Encore une fois, n’exagérons rien ; distinguons, ne séparons pas ; unissons l’art, la religion, la patrie, mais que leur union ne nuise pas à la liberté de chacune d’elles. Pénétrons-nous bien de cette pensée, que l’art est aussi à lui-même une sorte de religion. Dieu se manifeste à nous par l’idée du vrai, par l’idée du bien, par l’idée du beau. Ces trois idées sont égales entre elles et filles légitimes du même père. Chacune d’elles mène à Dieu, parce qu’elle en vient. La vraie beauté est la beauté idéale, et la beauté idéale est un reflet de l’infini. Ainsi, même indépendamment de toute alliance officielle avec la religion et la morale, l’art est par lui-même essentiellement moral et religieux ; car, à moins de manquer à sa propre loi, à son propre génie, il exprime partout dans ses œuvres la beauté éternelle.
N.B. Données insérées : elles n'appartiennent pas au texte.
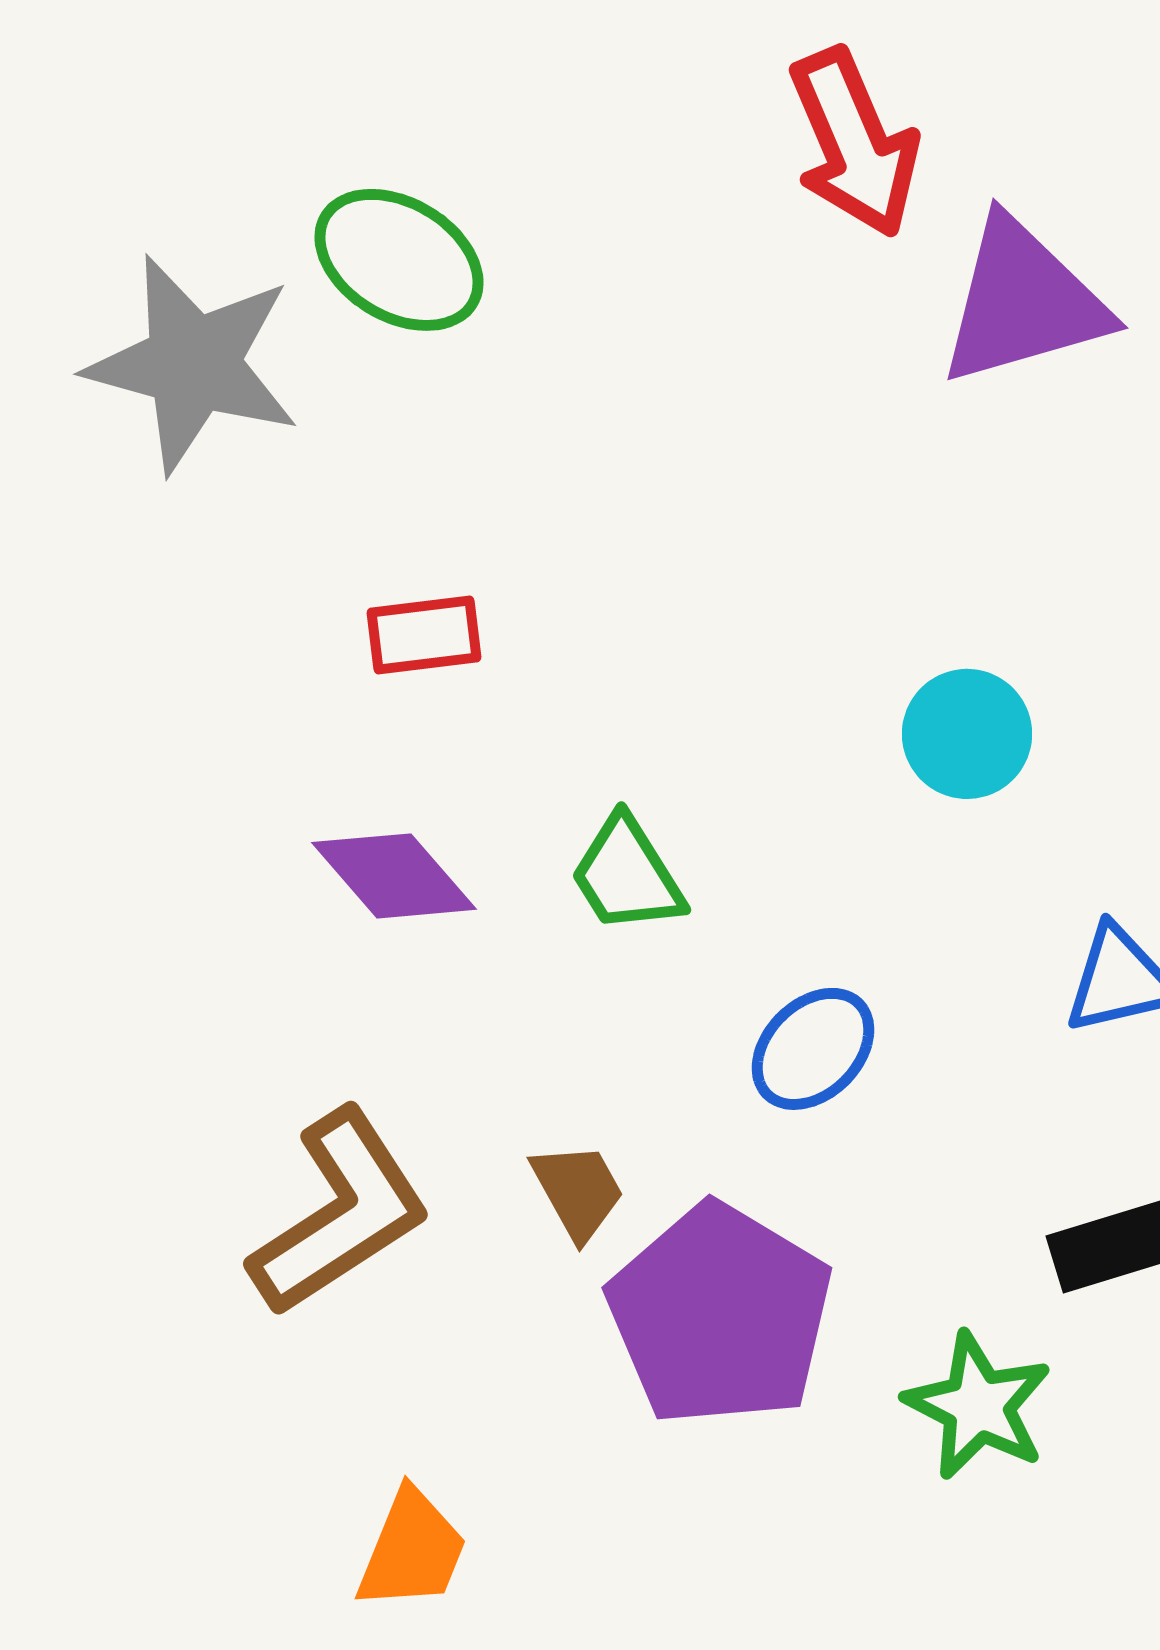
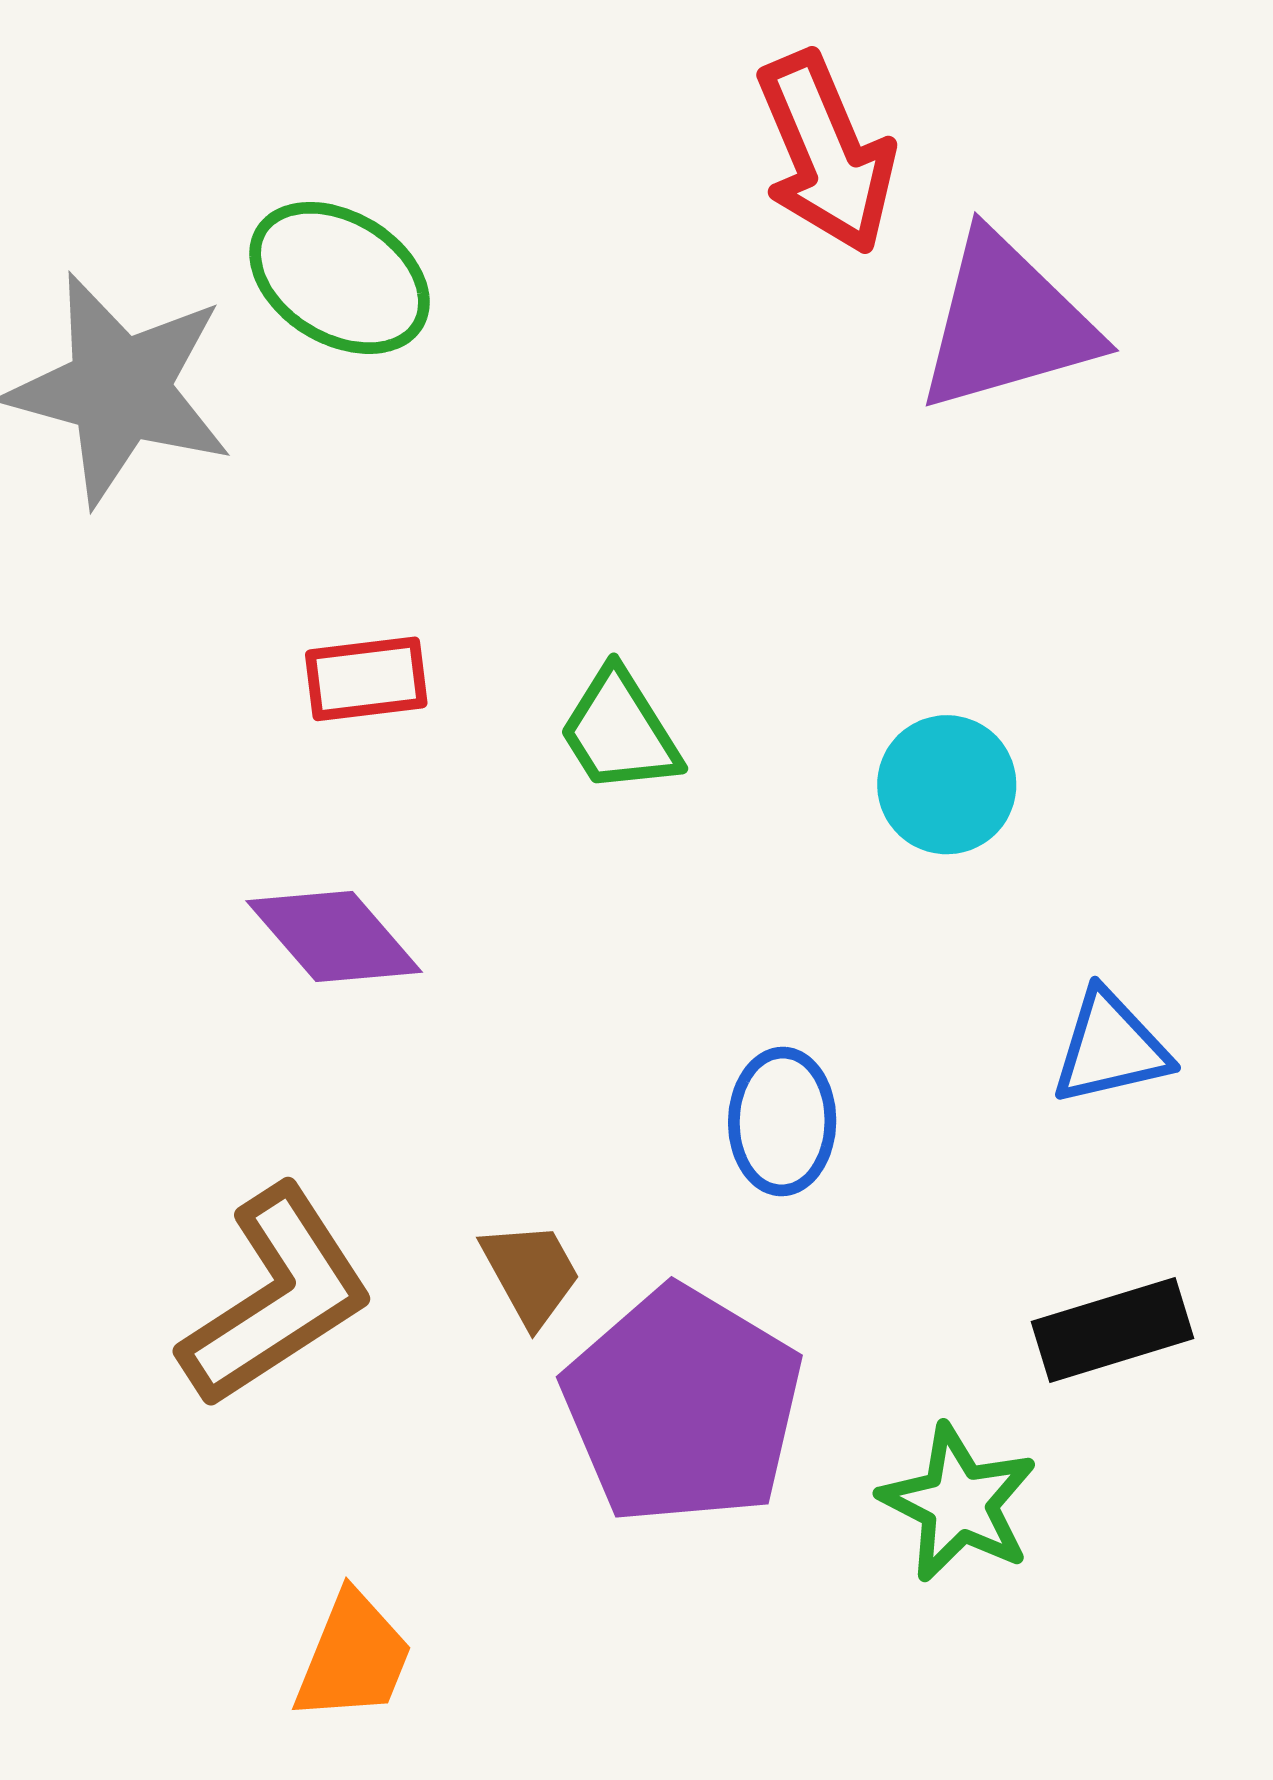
green trapezoid: (627, 875) -> (620, 731), moved
blue ellipse: (813, 1049) -> (782, 1121), turned -44

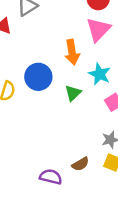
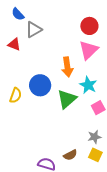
green triangle: (73, 93) -> (67, 99), size x1.5

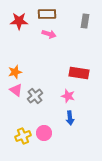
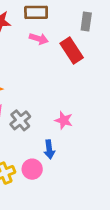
red rectangle: (79, 73) -> (72, 51), moved, turned 48
blue arrow: (70, 118) -> (49, 149), moved

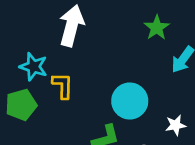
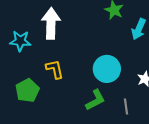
cyan star: (33, 67) -> (20, 41), moved

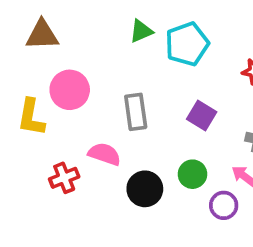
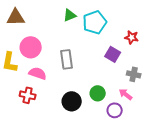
purple square: (202, 116) -> (113, 54), moved
pink semicircle: (105, 154) -> (38, 73), moved
red cross: (64, 178) -> (28, 95), turned 35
Enchaîné de toutes parts à la matière par d’inflexibles liens, travaillant sur une pierre inanimée, sur des sons incertains et fugitifs, sur des paroles d’une signification bornée et finie, l’art leur communique, avec la forme précise, qui s’adresse à tel ou tel sens, un caractère mystérieux qui s’adresse à l’imagination et à l’âme, les arrache à la réalité et les emporte doucement ou violemment dans des régions inconnues. Toute œuvre d’art, quelle que soit sa forme, petite ou grande, figurée, chantée ou parlée, toute œuvre d’art, vraiment belle ou sublime, jette l’âme dans une rêverie gracieuse ou sévère qui l’élève vers l’infini. L’infini, c’est là le terme commun où l’âme aspire sur les ailes de l’imagination comme de la raison, par le chemin du sublime et du beau, comme par celui du vrai et du bien. L’émotion que produit le beau tourne l’âme de ce côté ; c’est cette émotion bienfaisante que l’art procure à l’humanité.
Neuvième leçon.
Des différents arts
L’expression est la loi générale de l’art. — Division des arts. — Distinction des arts libéraux et des métiers. — L’éloquence elle-même, la philosophie et l’histoire ne font pas partie des beaux-arts. — Que les arts ne gagnent rien à empiéter les mis sur les autres, et à usurper réciproquement leurs moyens et leurs procédés. — Classification des arts : son vrai principe est l’expression. — Comparaison des arts entre eux. — La poésie le premier des arts.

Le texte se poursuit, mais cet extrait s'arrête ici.